**Exercise**
Without changing a thing, reproduce the entire listing and leave out its pictures.
── Extracted entries
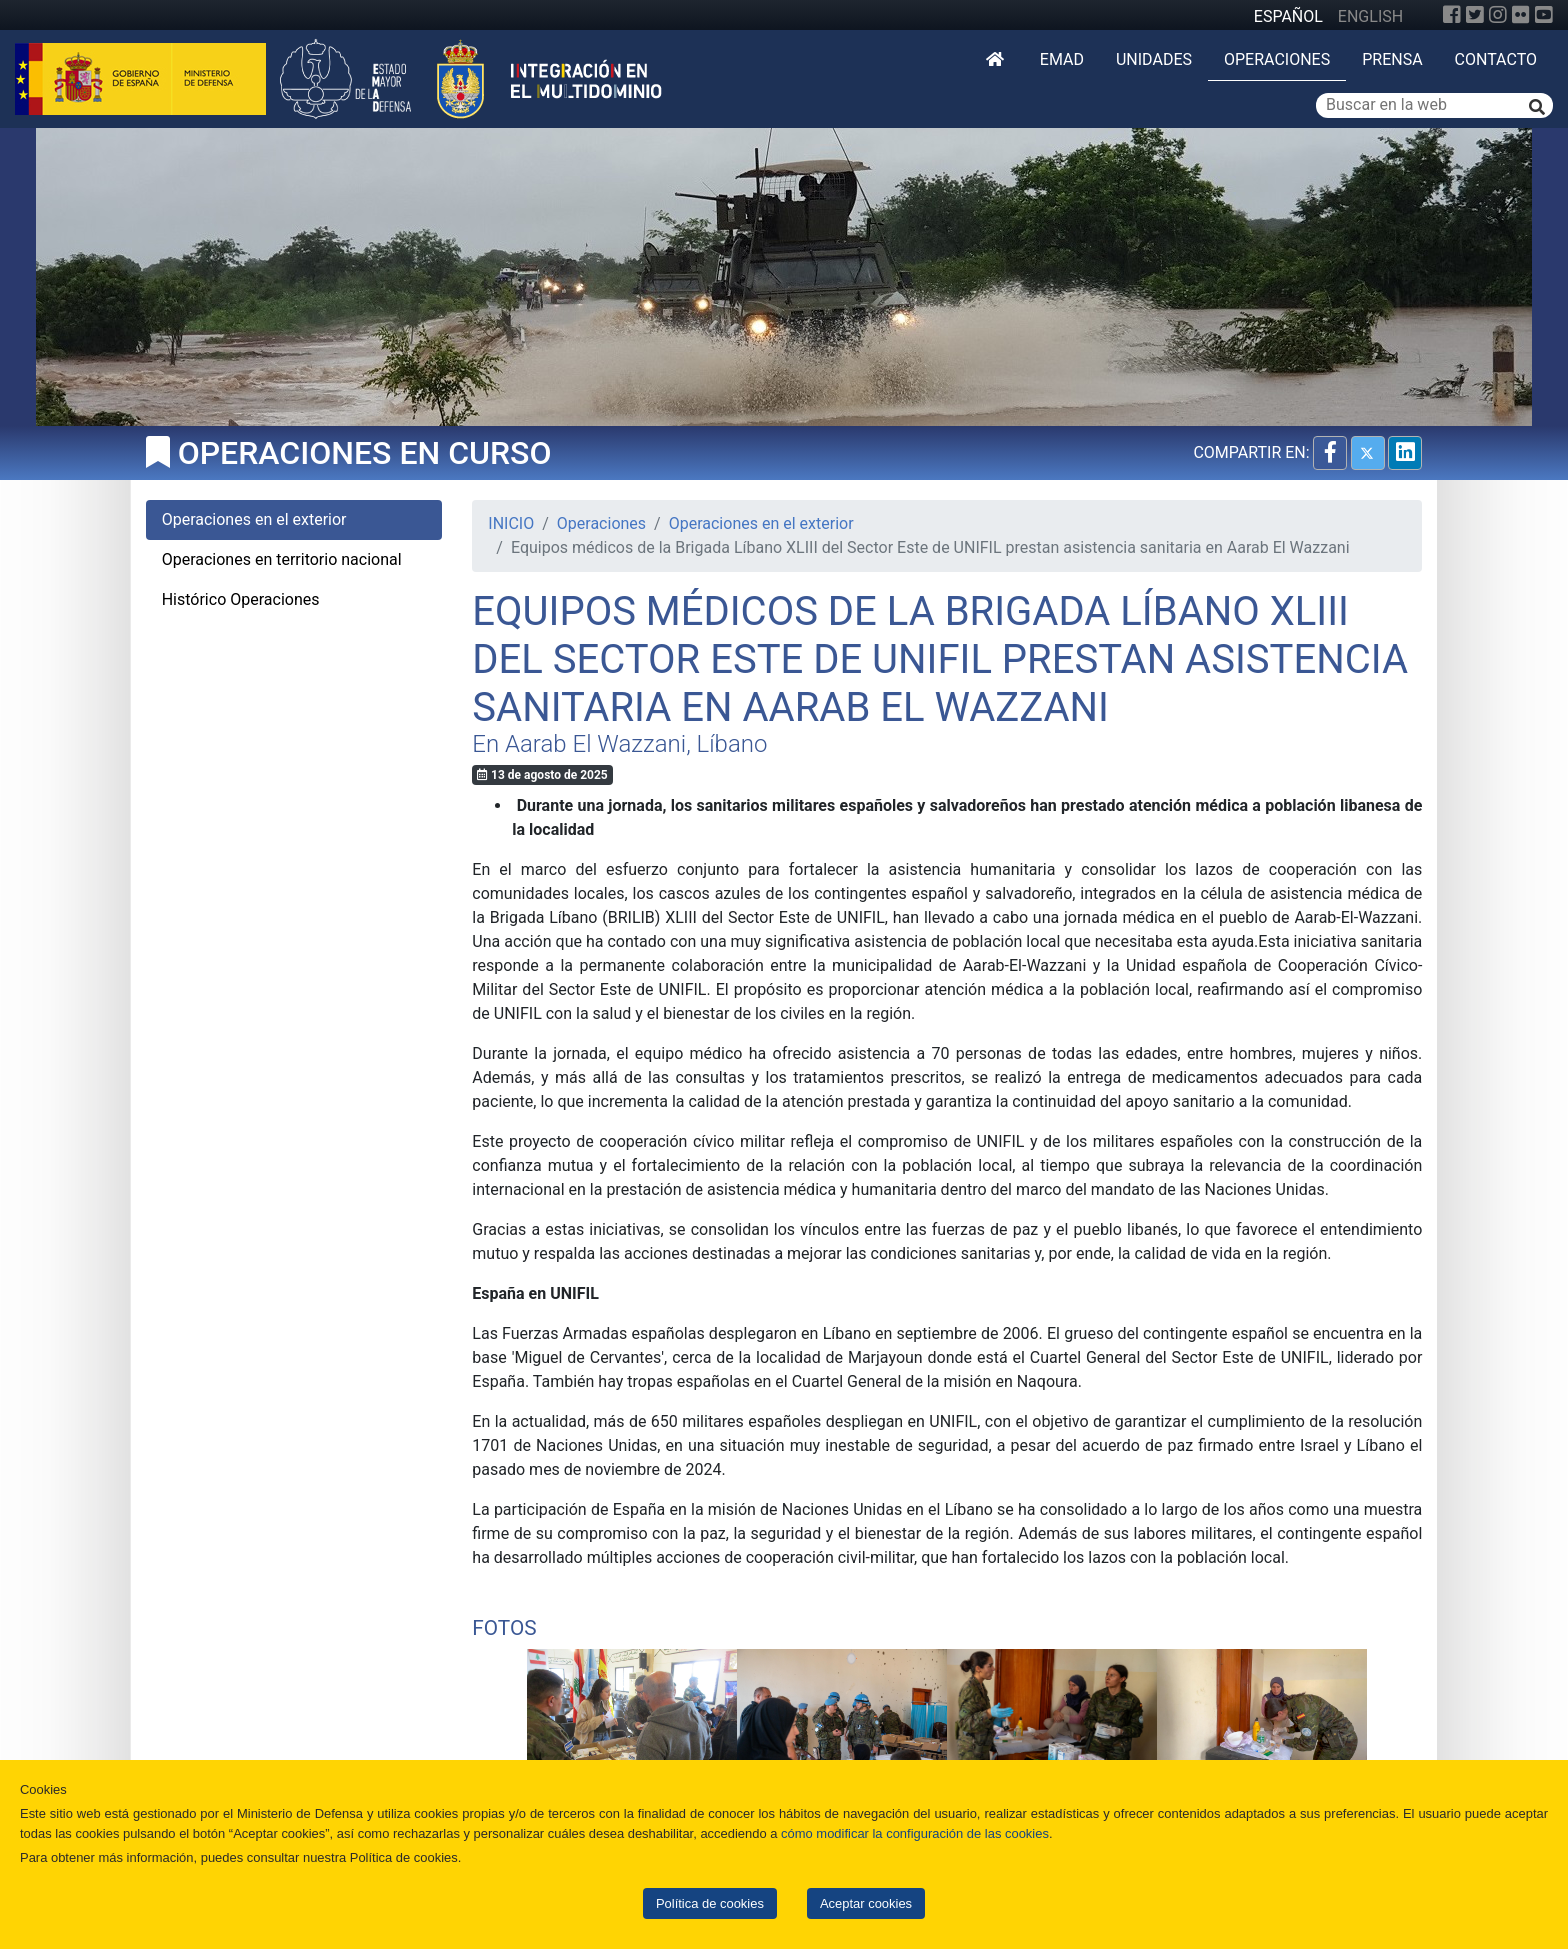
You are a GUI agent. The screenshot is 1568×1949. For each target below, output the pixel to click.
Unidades (1154, 59)
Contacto (1496, 59)
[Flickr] (1521, 15)
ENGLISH (1370, 16)
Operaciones (1277, 59)
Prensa (1392, 59)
────
**Result of this task**
You are a GUI agent. The screenshot is 1568×1949. For each target below, output the pixel to click.
Unidades (1154, 59)
Contacto (1496, 59)
[Flickr] (1521, 15)
ENGLISH (1370, 16)
Operaciones (1277, 59)
Prensa (1392, 59)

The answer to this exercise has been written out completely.